• [What to do]
How many lines in the records below contain the word "input"? State that number and nothing more.

● ● ● ● ● ● ●

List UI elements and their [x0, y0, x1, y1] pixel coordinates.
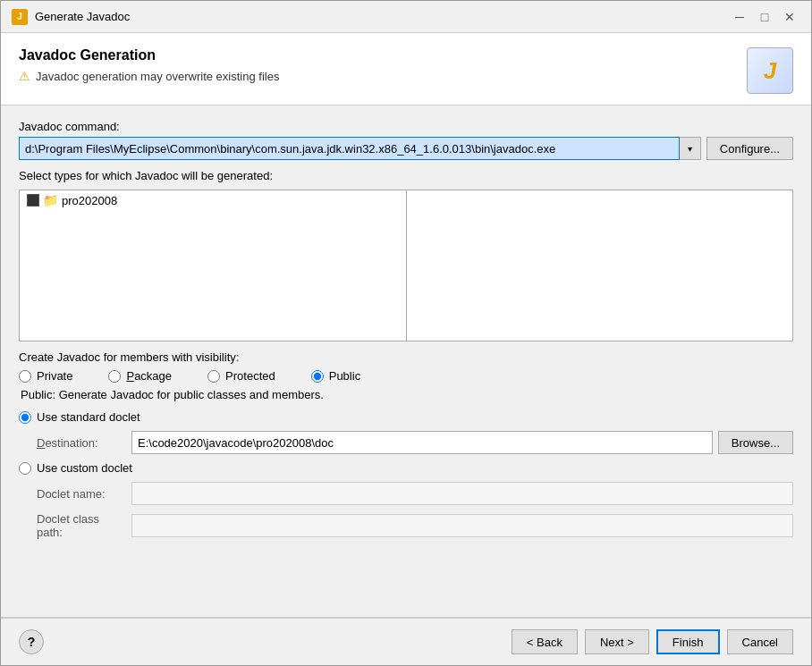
finish-button[interactable]: Finish	[656, 629, 720, 654]
header-text: Javadoc Generation ⚠ Javadoc generation …	[19, 47, 279, 83]
visibility-note: Public: Generate Javadoc for public clas…	[21, 388, 793, 401]
dialog-title: Generate Javadoc	[35, 10, 130, 23]
doclet-name-input	[131, 482, 793, 505]
javadoc-command-field: Javadoc command: ▾ Configure...	[19, 120, 793, 160]
java-icon-label: J	[764, 57, 776, 85]
radio-public-input[interactable]	[311, 370, 324, 383]
types-panels: 📁 pro202008	[19, 190, 793, 341]
title-bar: J Generate Javadoc ─ □ ✕	[1, 1, 811, 33]
warning-text: Javadoc generation may overwrite existin…	[36, 70, 279, 83]
custom-doclet-label: Use custom doclet	[37, 461, 132, 475]
radio-protected-input[interactable]	[207, 370, 220, 383]
doclet-classpath-row: Doclet class path:	[37, 512, 793, 539]
destination-input[interactable]	[131, 431, 713, 454]
radio-private-label: Private	[37, 369, 72, 383]
tree-item-pro202008[interactable]: 📁 pro202008	[20, 190, 406, 210]
configure-button[interactable]: Configure...	[706, 137, 793, 160]
doclet-name-row: Doclet name:	[37, 482, 793, 505]
standard-doclet-row: Use standard doclet	[19, 410, 793, 424]
tree-item-label: pro202008	[62, 194, 117, 207]
javadoc-command-dropdown-arrow[interactable]: ▾	[680, 137, 701, 160]
visibility-radio-row: Private Package Protected Public	[19, 369, 793, 383]
radio-package-label: Package	[126, 369, 172, 383]
custom-doclet-radio[interactable]	[19, 462, 31, 475]
visibility-label: Create Javadoc for members with visibili…	[19, 350, 793, 364]
title-bar-controls: ─ □ ✕	[729, 6, 800, 28]
types-section: Select types for which Javadoc will be g…	[19, 169, 793, 341]
footer-left: ?	[19, 629, 44, 654]
radio-package: Package	[108, 369, 172, 383]
cancel-button[interactable]: Cancel	[727, 629, 793, 654]
footer-right: < Back Next > Finish Cancel	[512, 629, 793, 654]
page-title: Javadoc Generation	[19, 47, 279, 63]
visibility-section: Create Javadoc for members with visibili…	[19, 350, 793, 401]
maximize-button[interactable]: □	[754, 6, 775, 28]
radio-protected: Protected	[207, 369, 275, 383]
types-label: Select types for which Javadoc will be g…	[19, 169, 793, 182]
header-section: Javadoc Generation ⚠ Javadoc generation …	[1, 33, 811, 105]
folder-icon: 📁	[43, 193, 58, 207]
help-button[interactable]: ?	[19, 629, 44, 654]
destination-row: Destination: Browse...	[37, 431, 793, 454]
types-tree-panel[interactable]: 📁 pro202008	[19, 190, 407, 341]
back-button[interactable]: < Back	[512, 629, 578, 654]
doclet-section: Use standard doclet Destination: Browse.…	[19, 410, 793, 539]
javadoc-command-row: ▾ Configure...	[19, 137, 793, 160]
doclet-name-label: Doclet name:	[37, 487, 126, 501]
dialog-icon: J	[12, 9, 28, 25]
footer: ? < Back Next > Finish Cancel	[1, 618, 811, 665]
warning-message: ⚠ Javadoc generation may overwrite exist…	[19, 69, 279, 83]
radio-private: Private	[19, 369, 72, 383]
doclet-classpath-label: Doclet class path:	[37, 512, 126, 539]
radio-private-input[interactable]	[19, 370, 31, 383]
radio-public-label: Public	[329, 369, 360, 383]
custom-doclet-row: Use custom doclet	[19, 461, 793, 475]
destination-browse-button[interactable]: Browse...	[718, 431, 793, 454]
next-button[interactable]: Next >	[585, 629, 649, 654]
doclet-classpath-input	[131, 514, 793, 537]
javadoc-command-combo: ▾	[19, 137, 701, 160]
standard-doclet-radio[interactable]	[19, 411, 31, 424]
java-logo-icon: J	[747, 47, 793, 94]
radio-protected-label: Protected	[225, 369, 275, 383]
tree-checkbox[interactable]	[27, 194, 39, 207]
standard-doclet-label: Use standard doclet	[37, 410, 140, 424]
title-bar-left: J Generate Javadoc	[12, 9, 130, 25]
javadoc-command-label: Javadoc command:	[19, 120, 793, 133]
types-detail-panel[interactable]	[407, 190, 794, 341]
warning-icon: ⚠	[19, 69, 30, 83]
close-button[interactable]: ✕	[779, 6, 800, 28]
javadoc-command-input[interactable]	[19, 137, 680, 160]
destination-label: Destination:	[37, 436, 126, 450]
generate-javadoc-dialog: J Generate Javadoc ─ □ ✕ Javadoc Generat…	[0, 0, 812, 666]
body-section: Javadoc command: ▾ Configure... Select t…	[1, 105, 811, 617]
radio-package-input[interactable]	[108, 370, 121, 383]
minimize-button[interactable]: ─	[729, 6, 750, 28]
radio-public: Public	[311, 369, 360, 383]
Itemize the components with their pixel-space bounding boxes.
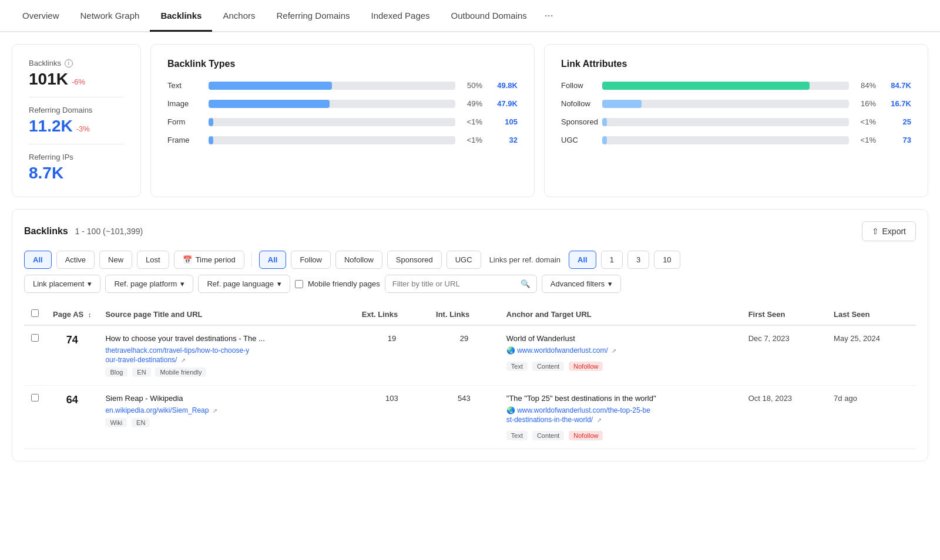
nav-anchors[interactable]: Anchors bbox=[212, 1, 266, 30]
filter-active[interactable]: Active bbox=[56, 251, 95, 269]
anchor-name-2: "The "Top 25" best destinations in the w… bbox=[506, 394, 734, 403]
bar-fill-sponsored bbox=[602, 118, 607, 126]
bar-count-frame[interactable]: 32 bbox=[488, 136, 518, 144]
backlink-types-card: Backlink Types Text 50% 49.8K Image 49% … bbox=[150, 44, 535, 197]
tag-content-1: Content bbox=[532, 362, 565, 371]
bar-row-text: Text 50% 49.8K bbox=[167, 81, 518, 90]
source-title-1: How to choose your travel destinations -… bbox=[105, 334, 347, 343]
search-input[interactable] bbox=[385, 275, 515, 292]
bar-fill-form bbox=[209, 118, 213, 126]
bar-row-image: Image 49% 47.9K bbox=[167, 99, 518, 108]
bar-count-text[interactable]: 49.8K bbox=[488, 81, 518, 90]
table-header: Page AS ↕ Source page Title and URL Ext.… bbox=[24, 303, 916, 325]
nav-indexed-pages[interactable]: Indexed Pages bbox=[361, 1, 441, 30]
anchor-url-2[interactable]: 🌏 www.worldofwanderlust.com/the-top-25-b… bbox=[506, 406, 650, 424]
bar-row-form: Form <1% 105 bbox=[167, 117, 518, 126]
chevron-down-icon-3: ▾ bbox=[277, 279, 281, 288]
td-page-as-2: 64 bbox=[46, 386, 98, 449]
bar-count-nofollow[interactable]: 16.7K bbox=[882, 99, 911, 108]
nav-overview[interactable]: Overview bbox=[12, 1, 70, 30]
source-title-2: Siem Reap - Wikipedia bbox=[105, 394, 347, 403]
ref-page-platform-dropdown[interactable]: Ref. page platform ▾ bbox=[105, 275, 193, 293]
row-checkbox-1[interactable] bbox=[31, 334, 39, 342]
bar-row-ugc: UGC <1% 73 bbox=[561, 136, 911, 144]
bar-label-sponsored: Sponsored bbox=[561, 117, 596, 126]
th-checkbox bbox=[24, 303, 46, 325]
filter-ugc[interactable]: UGC bbox=[446, 251, 481, 269]
tag-text-1: Text bbox=[506, 362, 528, 371]
links-per-3[interactable]: 3 bbox=[627, 251, 649, 269]
filter-follow[interactable]: Follow bbox=[291, 251, 331, 269]
bar-fill-follow bbox=[602, 82, 810, 90]
time-period-button[interactable]: 📅 Time period bbox=[174, 251, 244, 269]
filter-divider bbox=[251, 253, 252, 267]
source-tags-2: Wiki EN bbox=[105, 414, 347, 427]
nav-backlinks[interactable]: Backlinks bbox=[150, 1, 212, 32]
backlinks-info-icon[interactable]: i bbox=[65, 59, 73, 68]
export-button[interactable]: ⇧ Export bbox=[862, 221, 916, 241]
filter-lost[interactable]: Lost bbox=[137, 251, 169, 269]
filter-all-types[interactable]: All bbox=[24, 251, 52, 269]
filter-sponsored[interactable]: Sponsored bbox=[387, 251, 442, 269]
backlinks-table: Page AS ↕ Source page Title and URL Ext.… bbox=[24, 303, 916, 449]
backlink-types-bars: Text 50% 49.8K Image 49% 47.9K Form bbox=[167, 81, 518, 144]
backlinks-section: Backlinks 1 - 100 (~101,399) ⇧ Export Al… bbox=[12, 209, 928, 461]
section-title-group: Backlinks 1 - 100 (~101,399) bbox=[24, 226, 143, 237]
filter-nofollow[interactable]: Nofollow bbox=[335, 251, 382, 269]
bar-count-ugc[interactable]: 73 bbox=[882, 136, 911, 144]
referring-ips-value: 8.7K bbox=[29, 164, 124, 183]
nav-more-button[interactable]: ··· bbox=[538, 0, 560, 31]
ref-page-language-dropdown[interactable]: Ref. page language ▾ bbox=[198, 275, 290, 293]
referring-domains-delta: -3% bbox=[76, 124, 90, 133]
row-checkbox-2[interactable] bbox=[31, 394, 39, 402]
bar-count-sponsored[interactable]: 25 bbox=[882, 117, 911, 126]
link-placement-dropdown[interactable]: Link placement ▾ bbox=[24, 275, 100, 293]
ext-link-icon-anchor-1: ➚ bbox=[612, 348, 616, 354]
ext-link-icon-anchor-2: ➚ bbox=[597, 417, 602, 423]
nav-network-graph[interactable]: Network Graph bbox=[70, 1, 150, 30]
search-icon: 🔍 bbox=[521, 279, 531, 288]
anchor-tags-2: Text Content Nofollow bbox=[506, 427, 734, 440]
bar-count-form[interactable]: 105 bbox=[488, 117, 518, 126]
source-url-2[interactable]: en.wikipedia.org/wiki/Siem_Reap ➚ bbox=[105, 406, 217, 414]
mobile-friendly-check[interactable]: Mobile friendly pages bbox=[295, 279, 380, 288]
section-title: Backlinks bbox=[24, 226, 68, 236]
filter-all-attr[interactable]: All bbox=[259, 251, 287, 269]
td-checkbox-1 bbox=[24, 325, 46, 386]
mobile-friendly-checkbox[interactable] bbox=[295, 280, 303, 288]
backlink-types-title: Backlink Types bbox=[167, 59, 518, 69]
bar-row-follow: Follow 84% 84.7K bbox=[561, 81, 911, 90]
th-last-seen: Last Seen bbox=[827, 303, 916, 325]
links-per-all[interactable]: All bbox=[569, 251, 596, 269]
bar-pct-sponsored: <1% bbox=[855, 117, 876, 126]
anchor-tags-1: Text Content Nofollow bbox=[506, 358, 734, 371]
bar-count-image[interactable]: 47.9K bbox=[488, 99, 518, 108]
bar-track-image bbox=[209, 100, 455, 108]
bar-pct-image: 49% bbox=[461, 99, 482, 108]
th-page-as[interactable]: Page AS ↕ bbox=[46, 303, 98, 325]
links-per-1[interactable]: 1 bbox=[601, 251, 623, 269]
filter-new[interactable]: New bbox=[99, 251, 132, 269]
search-button[interactable]: 🔍 bbox=[515, 275, 536, 292]
ext-link-icon-2: ➚ bbox=[213, 407, 217, 414]
bar-count-follow[interactable]: 84.7K bbox=[882, 81, 911, 90]
advanced-filters-button[interactable]: Advanced filters ▾ bbox=[542, 275, 622, 293]
chart-section: Backlink Types Text 50% 49.8K Image 49% … bbox=[150, 44, 928, 197]
table-row: 74 How to choose your travel destination… bbox=[24, 325, 916, 386]
backlinks-table-wrap: Page AS ↕ Source page Title and URL Ext.… bbox=[24, 303, 916, 449]
bar-pct-follow: 84% bbox=[855, 81, 876, 90]
bar-label-ugc: UGC bbox=[561, 136, 596, 144]
nav-referring-domains[interactable]: Referring Domains bbox=[266, 1, 360, 30]
tag-wiki: Wiki bbox=[105, 418, 127, 427]
td-int-links-1: 29 bbox=[429, 325, 499, 386]
select-all-checkbox[interactable] bbox=[31, 309, 39, 317]
links-per-10[interactable]: 10 bbox=[654, 251, 680, 269]
backlinks-value: 101K-6% bbox=[29, 70, 124, 89]
nav-outbound-domains[interactable]: Outbound Domains bbox=[441, 1, 538, 30]
chevron-down-icon: ▾ bbox=[88, 279, 92, 288]
filter-row-2: Link placement ▾ Ref. page platform ▾ Re… bbox=[24, 275, 916, 293]
anchor-url-1[interactable]: 🌏 www.worldofwanderlust.com/ ➚ bbox=[506, 346, 616, 355]
source-url-1[interactable]: thetravelhack.com/travel-tips/how-to-cho… bbox=[105, 346, 249, 364]
td-source-2: Siem Reap - Wikipedia en.wikipedia.org/w… bbox=[98, 386, 354, 449]
td-last-seen-2: 7d ago bbox=[827, 386, 916, 449]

● ● ● ● ● ● ●

• [Solution to this problem]
9